Empezaré por la traducción ya que ella ha sido mi escuela y mi gimnasio, mi taller y mi cocina.

 

I

Uno de los remordimientos literarios que tengo es precisamente el de no haber traducido más libros y el de haber iniciado traducciones que nunca concluí. Una de las que sí terminé fue la del libro de George Steiner: After Babel, que traduje como Después de Babel, aunque quizás hubiese sido aceptable poner: Después Babel. Primero, por supuesto, leí el libro y fui subrayando todas las palabras que no conocía o cuyo significado me parecía confuso. Luego fui averiguando el significado de cada concepto y de cada frase. Pasé luego a hacer la primera de las varias versiones que realizaría, y que terminaron siendo cinco de todo el libro y seis o siete de algunos tramos. Y toco aquí una de las primeras cuerdas de mi guitarra autocrítica: la escritura es una laboriosa artesanía, un ir pasando y repasando las frases por la pluma, por la mano, por la lengua y los labios, por el oído propio y ajeno. Esa artesanía es una constancia, una perseverancia que lleva al sastre literario a planchar y volver a planchar las frases hasta que queden tersas y sean pasables. En el caso del libro de George Steiner me tardé tres años en realizar ese trabajo. Debo confesar que cada vez que el autor citaba un libro, digamos de Noam Chomsky o de Benjamin Lee Whorf, de Ariosto o de Rilke, yo iba y leía completo el libro y el poema citado y, por supuesto, trataba de encontrar una versión en español o de hacer una. Hice varios vaciados de aquella traducción porque no lograba yo poner a George Steiner en español hasta que me atreví a romper el orden de su sintaxis y calzar en los zapatos del castellano los pies compactos de la gramática inglesa. A esa traducción le debo mucho ya que, gracias a ella, me solté la mano y la lengua: sentí que se abría ante mí una escritura crítica y ensayística, una baraja que debía apropiarme y que aún sigo explorando. La traducción es para mí una necesidad y debo decir que detrás de muchos de mis textos hay un movimiento implosivo determinado por ella.

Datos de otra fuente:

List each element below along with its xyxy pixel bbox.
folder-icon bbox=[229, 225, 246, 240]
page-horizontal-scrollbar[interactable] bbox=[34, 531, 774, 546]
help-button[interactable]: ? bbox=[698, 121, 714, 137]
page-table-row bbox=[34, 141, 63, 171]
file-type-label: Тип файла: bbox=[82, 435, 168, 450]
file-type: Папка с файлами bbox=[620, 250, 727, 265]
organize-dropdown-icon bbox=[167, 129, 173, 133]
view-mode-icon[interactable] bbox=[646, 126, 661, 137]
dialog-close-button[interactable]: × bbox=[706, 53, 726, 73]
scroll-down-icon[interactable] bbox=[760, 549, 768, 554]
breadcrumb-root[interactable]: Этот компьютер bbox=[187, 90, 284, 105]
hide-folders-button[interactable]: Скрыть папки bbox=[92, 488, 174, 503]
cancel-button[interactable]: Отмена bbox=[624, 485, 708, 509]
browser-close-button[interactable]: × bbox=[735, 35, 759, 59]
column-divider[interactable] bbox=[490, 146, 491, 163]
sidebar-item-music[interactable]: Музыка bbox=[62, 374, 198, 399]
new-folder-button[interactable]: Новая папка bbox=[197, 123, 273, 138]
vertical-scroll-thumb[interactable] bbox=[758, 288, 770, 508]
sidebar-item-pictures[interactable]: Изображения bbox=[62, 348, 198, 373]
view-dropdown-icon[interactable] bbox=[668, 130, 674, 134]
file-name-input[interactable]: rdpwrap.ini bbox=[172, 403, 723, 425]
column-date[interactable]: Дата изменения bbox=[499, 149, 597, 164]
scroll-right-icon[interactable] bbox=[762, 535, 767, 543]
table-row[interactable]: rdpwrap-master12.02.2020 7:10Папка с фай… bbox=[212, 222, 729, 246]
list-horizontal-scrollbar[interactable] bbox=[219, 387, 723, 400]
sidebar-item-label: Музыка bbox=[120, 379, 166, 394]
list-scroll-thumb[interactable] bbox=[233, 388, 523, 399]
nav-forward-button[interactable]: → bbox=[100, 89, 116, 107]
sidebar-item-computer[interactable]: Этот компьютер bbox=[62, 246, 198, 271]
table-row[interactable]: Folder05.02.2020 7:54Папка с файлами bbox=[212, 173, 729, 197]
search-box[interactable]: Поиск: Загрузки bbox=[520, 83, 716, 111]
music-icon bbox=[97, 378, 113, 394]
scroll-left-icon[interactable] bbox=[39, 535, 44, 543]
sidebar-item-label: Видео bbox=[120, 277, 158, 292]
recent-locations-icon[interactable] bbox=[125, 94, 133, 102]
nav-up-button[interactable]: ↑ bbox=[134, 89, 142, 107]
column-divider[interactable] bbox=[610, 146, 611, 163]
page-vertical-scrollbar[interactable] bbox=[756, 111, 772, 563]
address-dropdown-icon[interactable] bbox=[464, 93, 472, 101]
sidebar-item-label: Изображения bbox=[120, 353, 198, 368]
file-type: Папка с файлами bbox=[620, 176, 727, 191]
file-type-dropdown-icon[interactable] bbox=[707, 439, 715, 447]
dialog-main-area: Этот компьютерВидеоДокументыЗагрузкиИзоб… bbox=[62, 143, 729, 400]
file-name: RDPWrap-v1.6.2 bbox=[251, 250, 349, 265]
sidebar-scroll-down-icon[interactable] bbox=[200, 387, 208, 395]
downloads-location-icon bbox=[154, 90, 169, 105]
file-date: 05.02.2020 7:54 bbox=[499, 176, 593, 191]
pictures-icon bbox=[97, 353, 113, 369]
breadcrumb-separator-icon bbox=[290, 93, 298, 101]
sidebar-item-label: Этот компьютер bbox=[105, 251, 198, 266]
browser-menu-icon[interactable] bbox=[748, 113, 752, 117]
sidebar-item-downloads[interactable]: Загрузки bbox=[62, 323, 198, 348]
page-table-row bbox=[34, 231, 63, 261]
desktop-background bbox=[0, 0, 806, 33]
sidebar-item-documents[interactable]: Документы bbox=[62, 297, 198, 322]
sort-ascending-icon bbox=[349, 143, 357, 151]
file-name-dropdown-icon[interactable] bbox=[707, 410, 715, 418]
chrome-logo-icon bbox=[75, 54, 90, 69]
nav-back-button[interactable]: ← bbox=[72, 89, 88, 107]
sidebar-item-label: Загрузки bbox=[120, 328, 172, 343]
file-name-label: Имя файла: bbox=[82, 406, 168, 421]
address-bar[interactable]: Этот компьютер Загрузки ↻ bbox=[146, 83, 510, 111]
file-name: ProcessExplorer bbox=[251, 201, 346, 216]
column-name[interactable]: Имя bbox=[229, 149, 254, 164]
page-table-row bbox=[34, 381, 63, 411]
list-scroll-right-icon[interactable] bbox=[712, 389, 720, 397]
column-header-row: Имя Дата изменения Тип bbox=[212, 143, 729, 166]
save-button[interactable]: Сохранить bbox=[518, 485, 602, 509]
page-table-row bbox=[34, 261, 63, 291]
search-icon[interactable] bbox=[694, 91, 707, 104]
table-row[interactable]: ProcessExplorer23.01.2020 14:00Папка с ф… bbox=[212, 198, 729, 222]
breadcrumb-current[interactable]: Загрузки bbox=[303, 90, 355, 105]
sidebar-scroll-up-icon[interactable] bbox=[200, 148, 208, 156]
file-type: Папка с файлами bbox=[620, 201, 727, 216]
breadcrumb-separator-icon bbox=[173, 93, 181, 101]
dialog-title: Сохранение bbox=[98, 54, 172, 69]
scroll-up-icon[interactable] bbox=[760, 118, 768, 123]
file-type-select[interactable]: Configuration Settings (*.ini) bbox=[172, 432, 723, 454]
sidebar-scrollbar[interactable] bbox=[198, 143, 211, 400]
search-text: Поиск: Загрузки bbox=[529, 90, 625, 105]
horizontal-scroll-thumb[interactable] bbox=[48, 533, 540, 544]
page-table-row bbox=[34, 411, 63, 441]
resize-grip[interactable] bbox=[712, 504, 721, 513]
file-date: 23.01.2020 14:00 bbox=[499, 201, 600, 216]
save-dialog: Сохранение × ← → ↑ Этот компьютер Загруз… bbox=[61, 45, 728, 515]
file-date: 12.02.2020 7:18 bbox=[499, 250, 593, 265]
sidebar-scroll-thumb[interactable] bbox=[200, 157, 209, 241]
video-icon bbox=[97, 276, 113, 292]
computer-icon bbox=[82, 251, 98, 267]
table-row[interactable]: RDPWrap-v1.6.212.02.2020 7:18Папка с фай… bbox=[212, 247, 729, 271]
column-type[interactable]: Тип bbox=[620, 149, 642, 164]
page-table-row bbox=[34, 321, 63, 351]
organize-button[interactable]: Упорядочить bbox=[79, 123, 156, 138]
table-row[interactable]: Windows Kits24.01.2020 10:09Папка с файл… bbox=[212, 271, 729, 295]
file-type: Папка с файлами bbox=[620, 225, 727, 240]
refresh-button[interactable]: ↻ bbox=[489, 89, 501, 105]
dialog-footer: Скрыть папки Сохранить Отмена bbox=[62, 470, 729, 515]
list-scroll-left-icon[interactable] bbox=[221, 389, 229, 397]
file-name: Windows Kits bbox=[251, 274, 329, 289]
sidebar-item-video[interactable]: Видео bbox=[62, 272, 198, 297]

Los primeros adelantos de mi libro El reyezuelo se publicaron en 1977 en la revista ácrata, es decir anarquista, sintomáticamente llamada Caos, magazine animado por el viejo patriarca don Ricardo Mestre —gordo como un conejo cebado— y por los jóvenes temibles José Luis Rivas y Héctor Subirats. En Caos colaboraban Fernando Savater, ya medianamente conocido y se traducían con su permiso a Cioran y a Castoriadis. En el número 6 de Caos publiqué parte de la primera serie de El reyezuelo —el título es un homenaje a la novela Eumeswill, de Ernst Jünger, donde El Cóndor permite la publicación de un periodicucho que sirve para delatar a los opositores—. El Reyezuelo nació al final del sexenio del penúltimo presidente folclórico de México: el Lic. José López Portillo cuya Teoría general del Estado —el mundo es muy pequeño— me había tocado corregir y revisar para su publicación algunos años antes, contratado por un misterioso notario, el Lic. Roberto Hoffmann Elizalde. Fueron célebres los excesos y exageraciones, los desplantes, ademanes y desmanes de aquel presidente nuestro tan charro —en el sentido colombiano de la palabra— y tan decidido a crearse un carisma como de película mexicana de los años cuarenta y cincuenta. Pero López Portillo no fue el único funcionario pintoresco. Junto a él y alrededor pululaba una banda no menos excéntrica y anómala, desde su esposa y su hermana hasta sus más cercanos e íntimos colaboradores y colaboradoras. De hecho, a mis ojos todavía adolescentes, la sociedad mexicana misma, la alta y la baja, la media y la intermedia y casi toda la clase política y la intelectual y artística, participaban de ese clima involuntariamente carnavalesco y trágico-cómico.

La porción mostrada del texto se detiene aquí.